# Using Espressif IoT Development Framework with the ESP32

# Prerequisites

# Configuring your project

`make menuconfig`

# Compiling your project

`make all`

... will compile app, bootloader and generate a partition table based on the config.

# Flashing your project

When `make all` finishes, it will print a command line to use esptool.py to flash the chip. However you can also do this from make by running:

`make flash`

This will flash the entire project (app, bootloader and partition table) to a new chip. The settings for serial port flashing can be configured with `make menuconfig`.

You don't need to run `make all` before running `make flash`, `make flash` will automatically rebuild anything which needs it.

# Compiling & Flashing Just the App

After the initial flash, you may just want to build and flash just your app, not the bootloader and partition table:

* `make app` - build just the app.
* `make app-flash` - flash just the app.

`make app-flash` will automatically rebuild the app if it needs it.

(There's no downside to reflashing the bootloader and partition table each time, if they haven't changed.)

# The Partition Table

Once you've compiled your project, the "build" directory will contain a binary file with a name like "my_app.bin". This is an ESP32 image binary that can be loaded by the bootloader.

A single ESP32's flash can contain multiple apps, as well as many different kinds of data (calibration data, filesystems, parameter storage, etc).
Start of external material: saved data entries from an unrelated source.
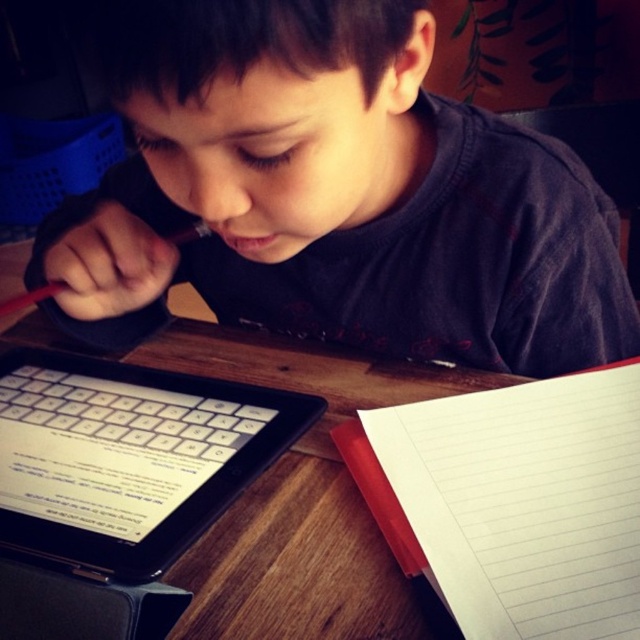 Question: Is black plastic tablet at lower left behind red matte notepad at lower right?

Choices:
 (A) no
 (B) yes

Answer: (A)

Question: Which point appears farthest from the camera in this image?

Choices:
 (A) (304, 561)
 (B) (488, 257)
 (C) (77, 477)
 (D) (426, 531)

Answer: (B)

Question: Which of the following is the closest to the observer?

Choices:
 (A) white lined paper at lower right
 (B) matte black shirt at upper center

Answer: (B)

Question: Is white lined paper at lower right wider than black plastic tablet at lower left?

Choices:
 (A) yes
 (B) no

Answer: (B)

Question: Which point appears closest to the camera in this image?

Choices:
 (A) (88, 525)
 (B) (196, 308)

Answer: (A)

Question: Can you confirm if white lined paper at lower right is positioned below wooden table at center?

Choices:
 (A) yes
 (B) no

Answer: (A)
For this reason a partition table is flashed to offset 0x4000 in the flash.

Each entry in the partition table has a name (label), type (app, data, or something else), subtype and the offset in flash where the partition is loaded.

The simplest way to use the partition table is to `make menuconfig` and choose one of the simple predefined partition tables:

* "Single factory app, no OTA"
* "Factory app, two OTA definitions"

In both cases the factory app is flashed at offset 0x10000. If you `make partition_table` then it will print a summary of the partition table.

For more details about partition tables and how to create custom variations, view the `docs/partition_tables.rst` file.